Desde entonces, sin embargo, los científicos han tenido dificultad que replegaban sus experimentos, según Sobel. Una explicación para esta falla era que von Békésy utilizó las substancias químicas que estimulan no sólo el nervio olfativo en la nariz, pero también un nervio sensorial nasal, el nervio de trigeminal. La mayoría de los olores estimulan ambos, y algunos, como cebollas y amoníaco, son bastante tacaños traer los desgarros a los aros. Quizás, algunos sugeridos, temas de von Békésy localizaban los olores basados en el estímulo del nervio de trigeminal, estímulo del nervio no olfativo.

Para eliminar esta confusión, el portero y Sobel utilizó dos olores con el estímulo mínimo del trigeminal - esencia de subió (alcohol etílico fenilo) y los clavos (eucalipto) - así como dos odorantes del trigeminal - el ácido propiónico, que huele como el vinagre, y el acetato amílico, que huele como plátano.

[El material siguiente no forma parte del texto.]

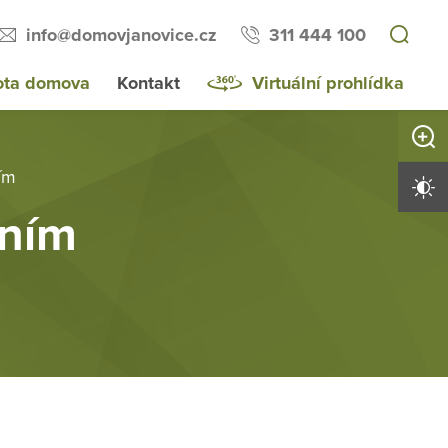
info@domovjanovice.cz
311 444 100
ota domova
Kontakt
Virtuální prohlídka
Zvětši
ím
Vysoký 
ením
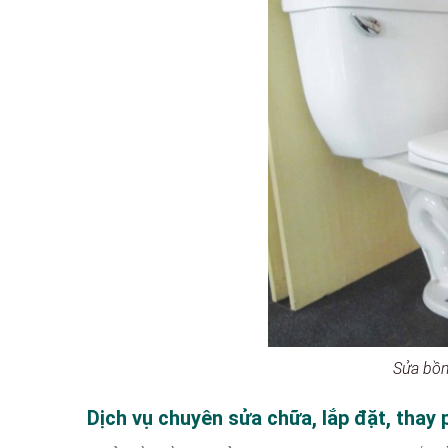
Sửa bồn
Dịch vụ chuyên sửa chữa, lắp đặt, thay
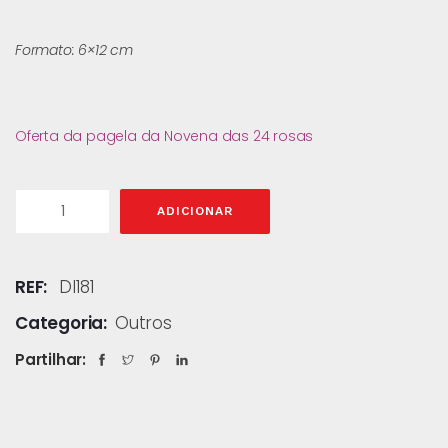
Formato: 6×12 cm
Oferta da pagela da Novena das 24 rosas
ADICIONAR
REF:
DI181
Categoria:
Outros
Partilhar:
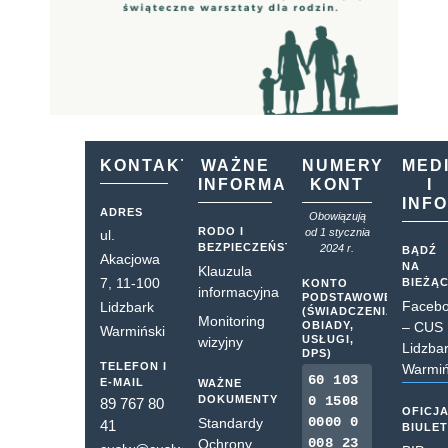
KONTAKT
WAŻNE
NUMERY
MED
INFORMACJE
KONT
I
INF
ADRES
Obowiązują
RODO I
od 1 stycznia
ul.
BEZPIECZEŃSTWO
2024 r.
BĄDŹ
Akacjowa
NA
Klauzula
7, 11-100
BIEŻĄ
KONTO
informacyjna
PODSTAWOWE
Faceb
Lidzbark
(ŚWIADCZENIA,
Monitoring
OBIADY,
– CUS
Warmiński
USŁUGI,
wizyjny
Lidzba
DPS)
TELEFON I
Warmiń
60 103
E-MAIL
WAŻNE
DOKUMENTY
0 1508
89 767 80
OFICJ
0000 0
Standardy
41
BIULE
008 23
Ochrony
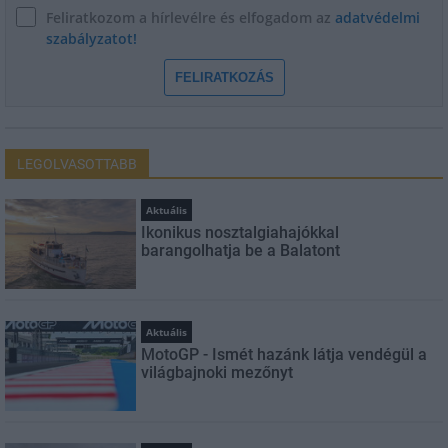
Feliratkozom a hírlevélre és elfogadom az
adatvédelmi
szabályzatot!
FELIRATKOZÁS
LEGOLVASOTTABB
Aktuális
Ikonikus nosztalgiahajókkal
barangolhatja be a Balatont
Aktuális
MotoGP - Ismét hazánk látja vendégül a
világbajnoki mezőnyt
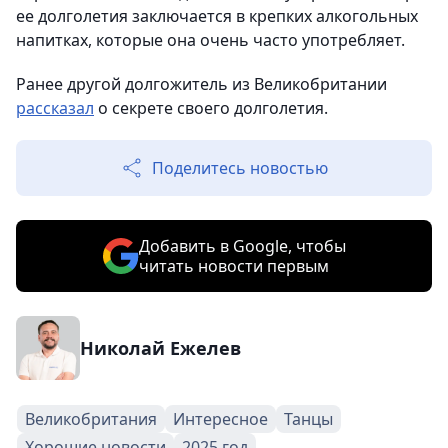
ее долголетия заключается в крепких алкогольных
напитках, которые она очень часто употребляет.
Ранее другой долгожитель из Великобритании
рассказал
о секрете своего долголетия.
Поделитесь новостью
Добавить в Google, чтобы
читать новости первым
Николай Ежелев
Великобритания
Интересное
Танцы
Хорошие новости
2025 год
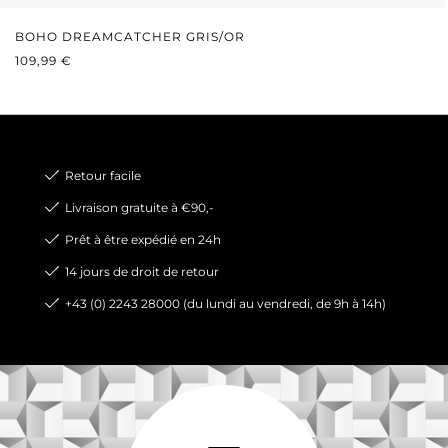
BOHO DREAMCATCHER GRIS/OR
PRIX RÉGULIER :
109,99 €
Retour facile
Livraison gratuite à €90,-
Prêt à être expédié en 24h
14 jours de droit de retour
+43 (0) 2243 28000 (du lundi au vendredi, de 9h à 14h)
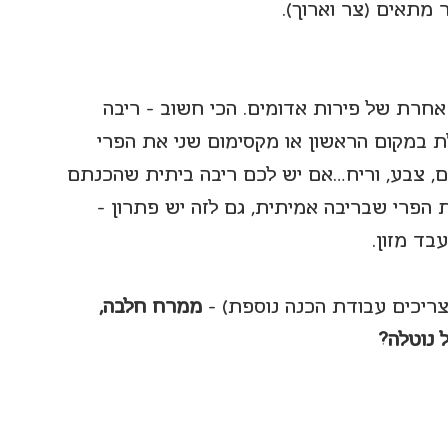
 מתאים (צר וארוך).
 אחרת של פירות אדומים. הכי חשוב – ריבה 
ת במקום הראשון או מקסימום שני את הפרי 
ם, צבע, וריח…אם יש לכם ריבה ביתית שהכנתם 
ת הפרי שבריבה אמיתית, גם לזה יש פתרון - 
בד מזון.
ריכים עבודת הכנה נוספת) - 
ממרח חלבה, 
 נוטלה?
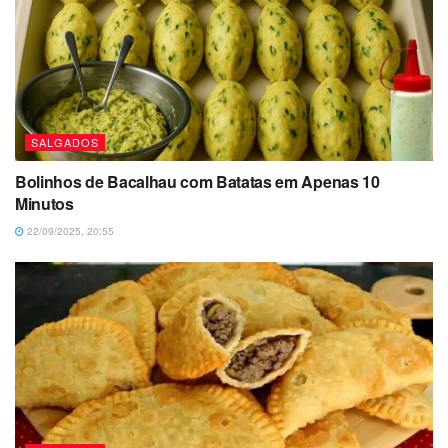
SALGADOS
Bolinhos de Bacalhau com Batatas em Apenas 10
Minutos
22/09/2025, 20:55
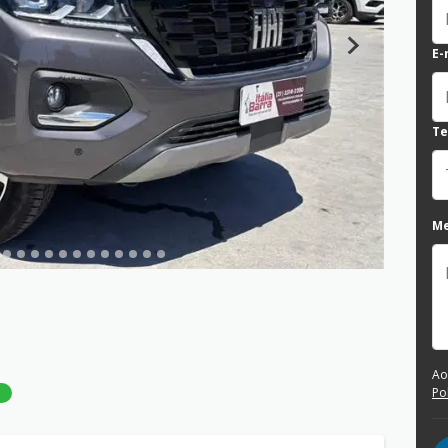
E-
Te
M
Ao
Po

Entregaron los olores a través de una máscara especialmente diseñada con un tabique artificial que ofreció flujo de aire separado a cada ventana de la nariz.

Además, conducto los experimentos similares en cinco voluntarios que no tenían ningún nervio olfativo y por lo tanto no podrían oler en absoluto, una condición conocida como anosmia.

Los temas normales, 16 en todos, podían informar qué ventana de la nariz recibía un arrojar a chorros del olor, pero los voluntarios anosmic podrían localizar solamente los odorantes del trigeminal, Sobel dijo. Esto muestra que los seres humanos pueden localizar olores a través de los nervios olfativos solamente.

“Una objeción posible es que el montaje experimental, con una máscara que ofrezca flujo de aire separado a cada ventana de la nariz, es artificial. Cómo del comportamiento es relevante es eso?” portero dicho. Los experimentos subsiguientes no todavía denunciados, sin embargo, proporcionan el apoyo adicional para su hipótesis que la capacidad de localizar olores a una ventana de la nariz o a la otra sea realista.

Los experimentos conducto con las culatas de cilindro de los temas dentro de un MRI funcional para permitir que los científicos consideren qué áreas del cerebro eran las más activas durante oler y tentativas de determinar y para localizar olores. Encontraron que las ventanas de la nariz izquierdas y derechas tienen áreas separadas de la corteza olfativa primaria - el centro del olor del cerebro - dedicada a ellas, indicando que el cerebro por lo menos codifica la información que podría ayudarle para localizar un olor. Una detección acertada de un olor es acompañada por más actividad en la región de la corteza olfativa asociada a la ventana de la nariz determinada.

“Mientras que un tema hacía esta tarea, podría observar el cerebro e informarle cómo que es exacto él o ella estaría en cada juicio y en la tarea total,” Sobel dijo. “El hecho de que tengamos este valor profético en los datos sugiere tan realmente que hayamos capturado real con éxito el mecanismo.”

Cuál es más, otra área del cerebro fuera de la corteza olfativa era muy activa durante la localización acertada. Esta área, la convolución del cerebro temporal superior, también está implicada en la localización de sonidos y los objetos visuales, Sobel dijo.

“Es real un muy bonito y convergencia elegante de esta área, la convolución del cerebro temporal superior, que aparece transformar la información no-espacial en la información espacial,” él dijo. “Junto, estos resultados son la primera descripción de los mecanismos mamíferos del cerebro para extraer la información espacial de olor.”

Una diferencia clave entre su experimento y experimentos anteriores para replegar los resultados de von Békésy es que el portero y Sobel pidieron sus temas olieran activamente, mientras que muchos experimentos anteriores evitaron que los temas olieran.

“Pensamos que la mayoría de la gente no pudo replegar sus resultados por esa razón, es decir, el fragmento a la cual ellos habilitó el comportamiento natural, oliendo específicamente,” Sobel dijo. “En los temas de algunos estudios pedidos localizar un olor no sería permitido oler. Eso es casi como estudiar la localización auditiva pero hacer sus oídos tapar. Habilitamos real el comportamiento natural, permitimos a temas oler, y pensamos que es una diferencia principal.”